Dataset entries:
^^^^^^^^

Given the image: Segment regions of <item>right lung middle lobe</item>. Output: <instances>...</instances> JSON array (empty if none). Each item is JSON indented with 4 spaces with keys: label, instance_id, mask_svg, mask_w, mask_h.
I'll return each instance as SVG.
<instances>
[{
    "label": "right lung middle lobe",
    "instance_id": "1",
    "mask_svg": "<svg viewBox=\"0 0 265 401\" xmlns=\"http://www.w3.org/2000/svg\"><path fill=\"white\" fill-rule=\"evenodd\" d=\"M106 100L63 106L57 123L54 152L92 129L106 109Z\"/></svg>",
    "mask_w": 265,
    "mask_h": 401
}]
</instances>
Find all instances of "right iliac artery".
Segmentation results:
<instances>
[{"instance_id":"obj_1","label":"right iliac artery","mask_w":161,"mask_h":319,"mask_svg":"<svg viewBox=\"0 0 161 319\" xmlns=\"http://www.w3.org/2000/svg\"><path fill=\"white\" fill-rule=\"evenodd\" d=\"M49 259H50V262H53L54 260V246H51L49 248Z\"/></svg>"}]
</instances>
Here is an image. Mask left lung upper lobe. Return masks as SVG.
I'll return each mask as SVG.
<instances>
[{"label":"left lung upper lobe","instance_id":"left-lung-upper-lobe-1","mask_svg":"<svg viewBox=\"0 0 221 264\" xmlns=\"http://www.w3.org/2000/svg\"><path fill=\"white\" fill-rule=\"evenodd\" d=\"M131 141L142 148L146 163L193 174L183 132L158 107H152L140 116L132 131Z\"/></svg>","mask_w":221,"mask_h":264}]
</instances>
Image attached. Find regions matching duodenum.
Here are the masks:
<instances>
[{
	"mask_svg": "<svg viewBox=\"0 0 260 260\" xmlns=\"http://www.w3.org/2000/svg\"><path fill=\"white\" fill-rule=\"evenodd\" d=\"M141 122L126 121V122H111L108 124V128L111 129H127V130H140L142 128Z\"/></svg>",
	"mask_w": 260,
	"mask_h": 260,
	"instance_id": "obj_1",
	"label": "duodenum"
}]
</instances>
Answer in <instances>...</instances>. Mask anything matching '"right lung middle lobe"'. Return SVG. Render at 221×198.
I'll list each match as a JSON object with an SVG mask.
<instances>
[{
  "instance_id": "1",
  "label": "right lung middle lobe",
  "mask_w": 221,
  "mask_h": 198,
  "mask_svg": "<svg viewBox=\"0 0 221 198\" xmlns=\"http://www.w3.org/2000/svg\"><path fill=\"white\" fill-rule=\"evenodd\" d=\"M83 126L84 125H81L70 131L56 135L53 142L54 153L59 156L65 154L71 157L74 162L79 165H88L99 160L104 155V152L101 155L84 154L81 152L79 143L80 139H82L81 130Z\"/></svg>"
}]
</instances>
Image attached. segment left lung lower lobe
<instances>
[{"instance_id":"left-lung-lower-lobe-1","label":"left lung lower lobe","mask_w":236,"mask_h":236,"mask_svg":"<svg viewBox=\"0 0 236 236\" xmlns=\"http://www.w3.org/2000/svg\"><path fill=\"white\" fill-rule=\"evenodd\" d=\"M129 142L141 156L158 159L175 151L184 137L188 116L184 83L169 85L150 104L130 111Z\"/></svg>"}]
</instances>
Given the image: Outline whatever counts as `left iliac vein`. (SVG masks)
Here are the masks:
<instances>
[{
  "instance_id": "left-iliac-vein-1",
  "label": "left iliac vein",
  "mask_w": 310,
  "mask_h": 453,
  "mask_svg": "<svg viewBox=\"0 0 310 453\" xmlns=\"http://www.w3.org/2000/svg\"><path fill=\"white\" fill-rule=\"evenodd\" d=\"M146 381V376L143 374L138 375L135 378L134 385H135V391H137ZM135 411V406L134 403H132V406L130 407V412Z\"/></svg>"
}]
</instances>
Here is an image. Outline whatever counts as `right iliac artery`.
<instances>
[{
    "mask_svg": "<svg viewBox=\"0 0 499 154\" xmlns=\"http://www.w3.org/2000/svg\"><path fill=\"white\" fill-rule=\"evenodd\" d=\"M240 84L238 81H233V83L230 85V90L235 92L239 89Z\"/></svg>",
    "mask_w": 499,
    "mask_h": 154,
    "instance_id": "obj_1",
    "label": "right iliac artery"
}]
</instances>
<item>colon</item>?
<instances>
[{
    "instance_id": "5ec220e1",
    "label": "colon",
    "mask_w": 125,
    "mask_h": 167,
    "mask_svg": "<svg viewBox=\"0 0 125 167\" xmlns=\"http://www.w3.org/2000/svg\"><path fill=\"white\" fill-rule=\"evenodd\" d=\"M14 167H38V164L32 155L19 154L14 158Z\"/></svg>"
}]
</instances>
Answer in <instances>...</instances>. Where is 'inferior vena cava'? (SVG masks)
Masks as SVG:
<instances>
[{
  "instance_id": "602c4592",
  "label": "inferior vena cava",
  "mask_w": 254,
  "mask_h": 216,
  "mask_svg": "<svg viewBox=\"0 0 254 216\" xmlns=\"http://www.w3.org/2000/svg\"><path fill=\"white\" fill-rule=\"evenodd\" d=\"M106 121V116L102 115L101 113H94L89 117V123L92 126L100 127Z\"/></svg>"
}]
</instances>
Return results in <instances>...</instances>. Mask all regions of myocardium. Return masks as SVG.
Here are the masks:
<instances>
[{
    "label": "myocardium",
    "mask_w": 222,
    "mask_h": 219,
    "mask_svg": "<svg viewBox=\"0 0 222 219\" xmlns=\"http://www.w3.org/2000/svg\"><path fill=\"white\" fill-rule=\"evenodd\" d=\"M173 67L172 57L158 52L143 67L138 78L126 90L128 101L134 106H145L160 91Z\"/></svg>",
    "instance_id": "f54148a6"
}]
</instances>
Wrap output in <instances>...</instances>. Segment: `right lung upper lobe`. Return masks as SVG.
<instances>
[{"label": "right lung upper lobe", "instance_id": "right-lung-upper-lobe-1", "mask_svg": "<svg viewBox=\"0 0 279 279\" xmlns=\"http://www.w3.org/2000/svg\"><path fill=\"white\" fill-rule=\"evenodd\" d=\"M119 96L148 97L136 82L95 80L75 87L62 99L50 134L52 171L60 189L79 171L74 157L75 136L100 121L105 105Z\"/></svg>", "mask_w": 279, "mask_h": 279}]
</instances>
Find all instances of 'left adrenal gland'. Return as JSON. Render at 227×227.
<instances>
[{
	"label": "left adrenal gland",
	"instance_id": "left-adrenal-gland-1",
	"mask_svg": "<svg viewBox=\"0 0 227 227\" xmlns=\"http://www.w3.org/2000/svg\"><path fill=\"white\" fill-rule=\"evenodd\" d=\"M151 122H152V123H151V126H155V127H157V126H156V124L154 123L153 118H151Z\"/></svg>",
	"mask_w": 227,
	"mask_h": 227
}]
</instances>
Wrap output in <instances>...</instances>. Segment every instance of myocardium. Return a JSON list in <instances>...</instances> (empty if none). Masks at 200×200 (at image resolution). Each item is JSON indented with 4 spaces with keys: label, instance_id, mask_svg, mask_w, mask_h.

^^^^^^^^

Copy out all of the lines above exactly.

RESPONSE BOX:
Given the image: Segment regions of <item>right lung middle lobe</item>. Output: <instances>...</instances> JSON array (empty if none). Each item is JSON indented with 4 spaces with keys: label, instance_id, mask_svg, mask_w, mask_h.
I'll return each instance as SVG.
<instances>
[{
    "label": "right lung middle lobe",
    "instance_id": "1",
    "mask_svg": "<svg viewBox=\"0 0 265 401\" xmlns=\"http://www.w3.org/2000/svg\"><path fill=\"white\" fill-rule=\"evenodd\" d=\"M106 100L63 106L57 123L54 152L92 129L106 109Z\"/></svg>",
    "mask_w": 265,
    "mask_h": 401
}]
</instances>
Find all instances of "right iliac artery".
Segmentation results:
<instances>
[{"instance_id":"obj_1","label":"right iliac artery","mask_w":161,"mask_h":319,"mask_svg":"<svg viewBox=\"0 0 161 319\" xmlns=\"http://www.w3.org/2000/svg\"><path fill=\"white\" fill-rule=\"evenodd\" d=\"M49 259H50V262H53L54 260V246H51L49 248Z\"/></svg>"}]
</instances>
Here is an image. Mask left lung upper lobe. Return masks as SVG.
I'll return each mask as SVG.
<instances>
[{"label":"left lung upper lobe","instance_id":"left-lung-upper-lobe-1","mask_svg":"<svg viewBox=\"0 0 221 264\" xmlns=\"http://www.w3.org/2000/svg\"><path fill=\"white\" fill-rule=\"evenodd\" d=\"M131 141L142 148L146 163L193 174L183 132L158 107H152L140 116L132 131Z\"/></svg>","mask_w":221,"mask_h":264}]
</instances>
Image attached. Find regions matching duodenum.
Here are the masks:
<instances>
[{
	"mask_svg": "<svg viewBox=\"0 0 260 260\" xmlns=\"http://www.w3.org/2000/svg\"><path fill=\"white\" fill-rule=\"evenodd\" d=\"M141 122L126 121V122H111L108 124V128L111 129H127V130H140L142 128Z\"/></svg>",
	"mask_w": 260,
	"mask_h": 260,
	"instance_id": "obj_1",
	"label": "duodenum"
}]
</instances>
Answer in <instances>...</instances>. Mask anything matching '"right lung middle lobe"'. Return SVG. Render at 221×198.
I'll list each match as a JSON object with an SVG mask.
<instances>
[{
  "instance_id": "1",
  "label": "right lung middle lobe",
  "mask_w": 221,
  "mask_h": 198,
  "mask_svg": "<svg viewBox=\"0 0 221 198\" xmlns=\"http://www.w3.org/2000/svg\"><path fill=\"white\" fill-rule=\"evenodd\" d=\"M83 126L84 125H81L70 131L56 135L53 142L54 153L59 156L65 154L71 157L74 162L79 165H88L99 160L104 155V152L101 155L84 154L81 152L79 143L80 139H82L81 130Z\"/></svg>"
}]
</instances>
Image attached. segment left lung lower lobe
<instances>
[{"instance_id":"left-lung-lower-lobe-1","label":"left lung lower lobe","mask_w":236,"mask_h":236,"mask_svg":"<svg viewBox=\"0 0 236 236\" xmlns=\"http://www.w3.org/2000/svg\"><path fill=\"white\" fill-rule=\"evenodd\" d=\"M129 142L141 156L158 159L175 151L184 137L188 116L184 83L169 85L150 104L130 111Z\"/></svg>"}]
</instances>
Given the image: Outline whatever counts as `left iliac vein`. (SVG masks)
Here are the masks:
<instances>
[{
  "instance_id": "left-iliac-vein-1",
  "label": "left iliac vein",
  "mask_w": 310,
  "mask_h": 453,
  "mask_svg": "<svg viewBox=\"0 0 310 453\" xmlns=\"http://www.w3.org/2000/svg\"><path fill=\"white\" fill-rule=\"evenodd\" d=\"M146 381V376L143 374L138 375L135 378L134 385H135V391H137ZM135 411V406L134 403H132V406L130 407V412Z\"/></svg>"
}]
</instances>
Here is an image. Outline whatever counts as `right iliac artery`.
<instances>
[{
    "mask_svg": "<svg viewBox=\"0 0 499 154\" xmlns=\"http://www.w3.org/2000/svg\"><path fill=\"white\" fill-rule=\"evenodd\" d=\"M240 84L238 81H233V83L230 85V90L235 92L239 89Z\"/></svg>",
    "mask_w": 499,
    "mask_h": 154,
    "instance_id": "obj_1",
    "label": "right iliac artery"
}]
</instances>
<item>colon</item>?
<instances>
[{
    "instance_id": "5ec220e1",
    "label": "colon",
    "mask_w": 125,
    "mask_h": 167,
    "mask_svg": "<svg viewBox=\"0 0 125 167\" xmlns=\"http://www.w3.org/2000/svg\"><path fill=\"white\" fill-rule=\"evenodd\" d=\"M14 167H38V164L32 155L19 154L14 158Z\"/></svg>"
}]
</instances>
Answer in <instances>...</instances>. Where is 'inferior vena cava'? (SVG masks)
Masks as SVG:
<instances>
[{
  "instance_id": "602c4592",
  "label": "inferior vena cava",
  "mask_w": 254,
  "mask_h": 216,
  "mask_svg": "<svg viewBox=\"0 0 254 216\" xmlns=\"http://www.w3.org/2000/svg\"><path fill=\"white\" fill-rule=\"evenodd\" d=\"M106 121V116L102 115L101 113H94L89 117V123L92 126L100 127Z\"/></svg>"
}]
</instances>
Return results in <instances>...</instances>. Mask all regions of myocardium. Return masks as SVG.
Here are the masks:
<instances>
[{
    "label": "myocardium",
    "mask_w": 222,
    "mask_h": 219,
    "mask_svg": "<svg viewBox=\"0 0 222 219\" xmlns=\"http://www.w3.org/2000/svg\"><path fill=\"white\" fill-rule=\"evenodd\" d=\"M173 67L172 57L158 52L143 67L138 78L126 90L128 101L134 106H145L160 91Z\"/></svg>",
    "instance_id": "f54148a6"
}]
</instances>
Wrap output in <instances>...</instances>. Segment: `right lung upper lobe`. Return masks as SVG.
<instances>
[{"label": "right lung upper lobe", "instance_id": "right-lung-upper-lobe-1", "mask_svg": "<svg viewBox=\"0 0 279 279\" xmlns=\"http://www.w3.org/2000/svg\"><path fill=\"white\" fill-rule=\"evenodd\" d=\"M119 96L148 97L136 82L95 80L75 87L62 99L50 134L52 171L60 189L79 171L74 157L75 136L100 121L105 105Z\"/></svg>", "mask_w": 279, "mask_h": 279}]
</instances>
Find all instances of 'left adrenal gland'. Return as JSON. Render at 227×227.
<instances>
[{
	"label": "left adrenal gland",
	"instance_id": "left-adrenal-gland-1",
	"mask_svg": "<svg viewBox=\"0 0 227 227\" xmlns=\"http://www.w3.org/2000/svg\"><path fill=\"white\" fill-rule=\"evenodd\" d=\"M151 122H152V123H151V126H155V127H157V126H156V124L154 123L153 118H151Z\"/></svg>",
	"mask_w": 227,
	"mask_h": 227
}]
</instances>
Wrap output in <instances>...</instances>. Segment every instance of myocardium. Return a JSON list in <instances>...</instances> (empty if none). Masks at 200×200 (at image resolution). Each item is JSON indented with 4 spaces with keys: label, instance_id, mask_svg, mask_w, mask_h.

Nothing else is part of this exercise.